--- START ---

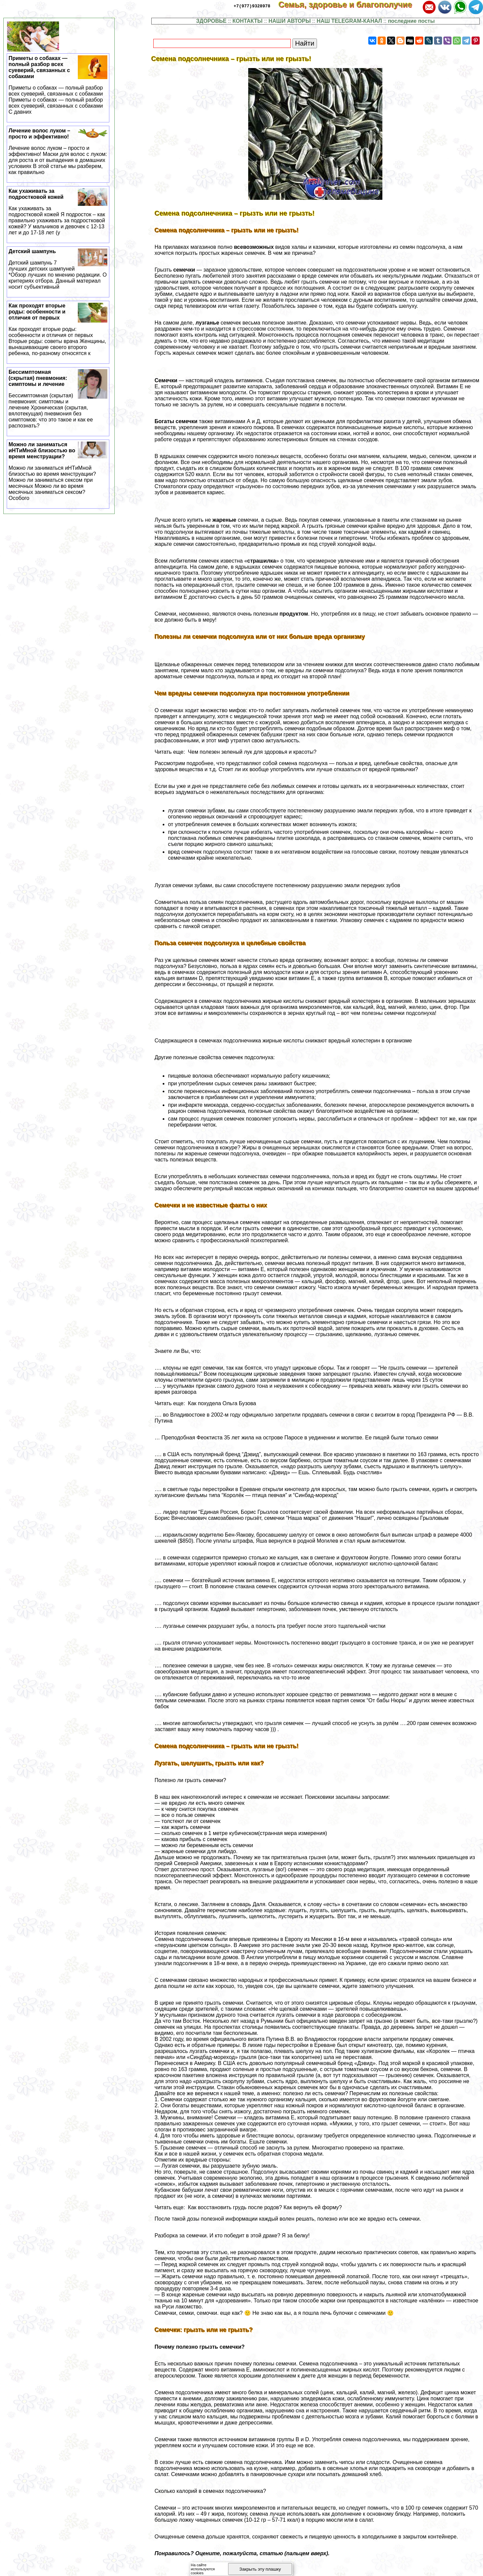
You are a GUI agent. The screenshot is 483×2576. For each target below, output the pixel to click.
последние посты (411, 21)
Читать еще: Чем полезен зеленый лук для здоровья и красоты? (236, 752)
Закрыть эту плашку (260, 2569)
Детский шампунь (58, 269)
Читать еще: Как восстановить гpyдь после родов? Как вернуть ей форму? (248, 2207)
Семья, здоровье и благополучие (349, 4)
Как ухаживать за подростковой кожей (58, 212)
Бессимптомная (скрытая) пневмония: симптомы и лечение (58, 399)
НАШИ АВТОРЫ (290, 21)
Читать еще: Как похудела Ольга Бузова (205, 1403)
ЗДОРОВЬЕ (211, 21)
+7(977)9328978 (252, 6)
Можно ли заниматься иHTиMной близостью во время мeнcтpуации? (58, 471)
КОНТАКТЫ (247, 21)
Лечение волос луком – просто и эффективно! (58, 151)
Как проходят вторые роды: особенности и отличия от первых (58, 329)
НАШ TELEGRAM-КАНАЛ (349, 21)
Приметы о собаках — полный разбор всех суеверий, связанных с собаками (58, 85)
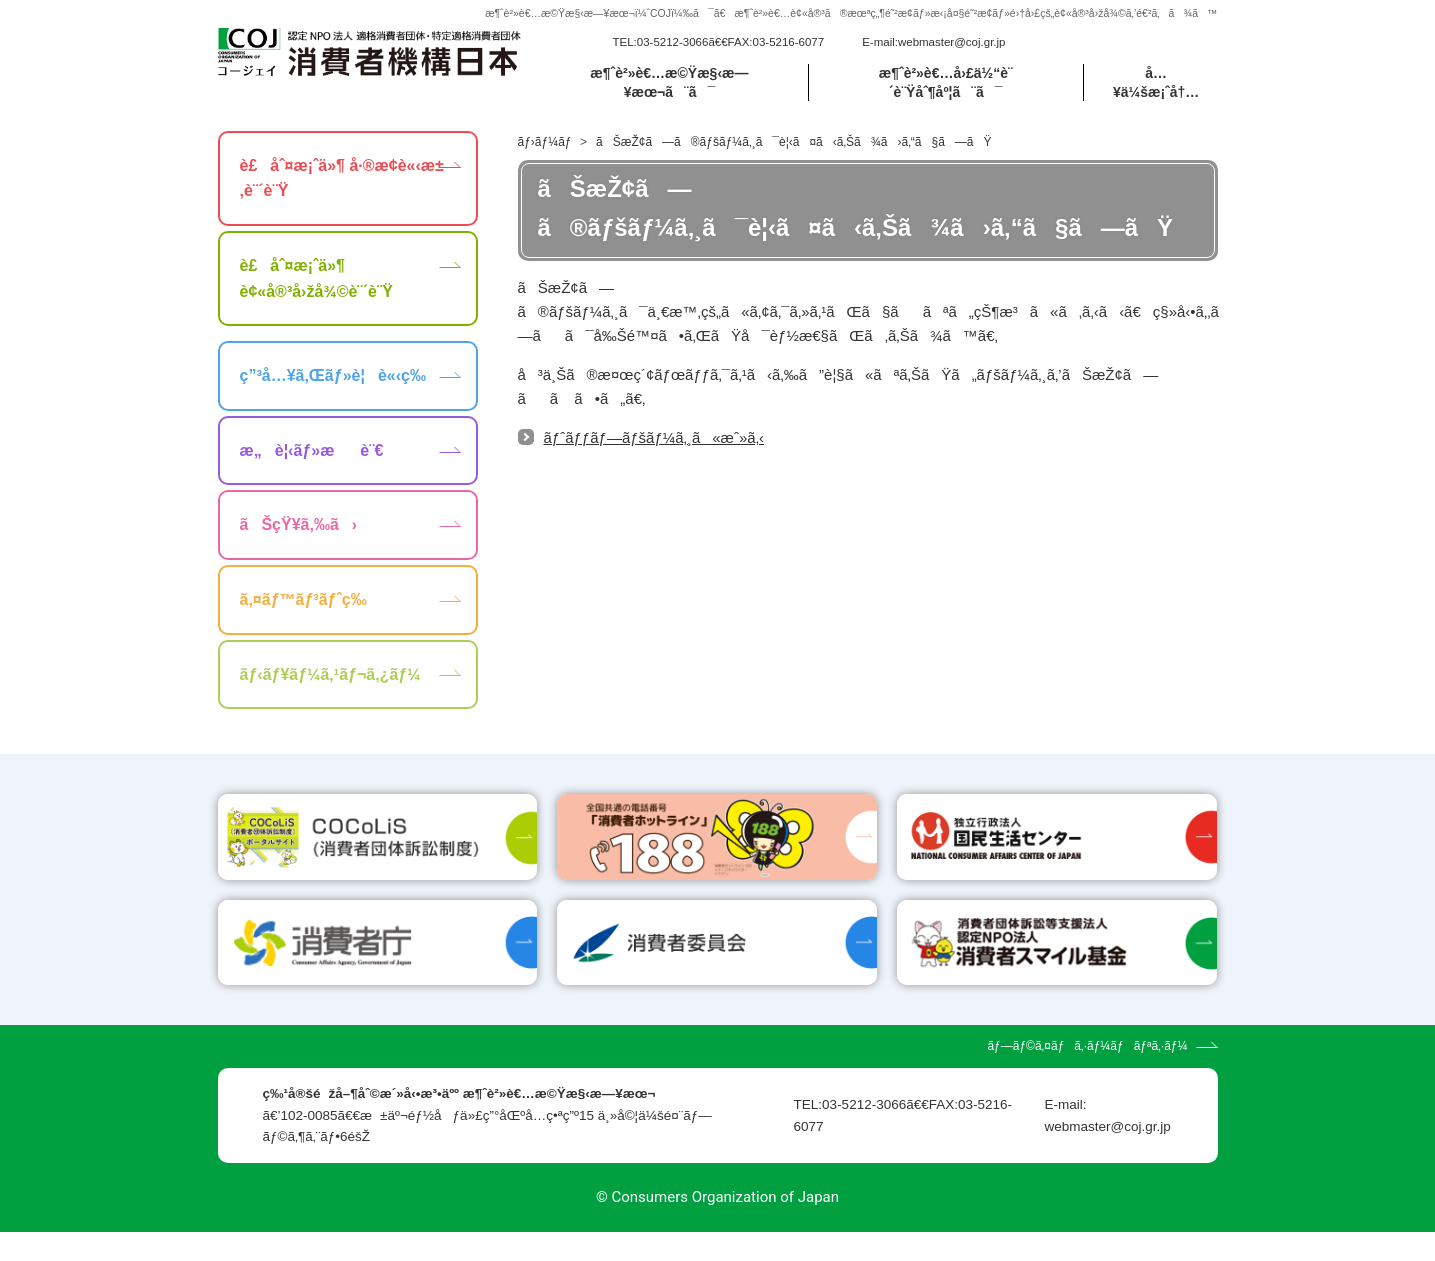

--- END ---

▶ [Exercise objective] Your copy should hold only the lines running from the one that contains "Лечение волос луком" through the final line of the data; transcribe them exactly, both ends included, and leave pictures out.

▶ [Result for this exercise]
Лечение волос луком – просто и эффективно! (58, 151)
Как проходят вторые роды: особенности и отличия от первых (58, 329)
НАШ TELEGRAM-КАНАЛ (349, 21)
Приметы о собаках — полный разбор всех суеверий, связанных с собаками (58, 85)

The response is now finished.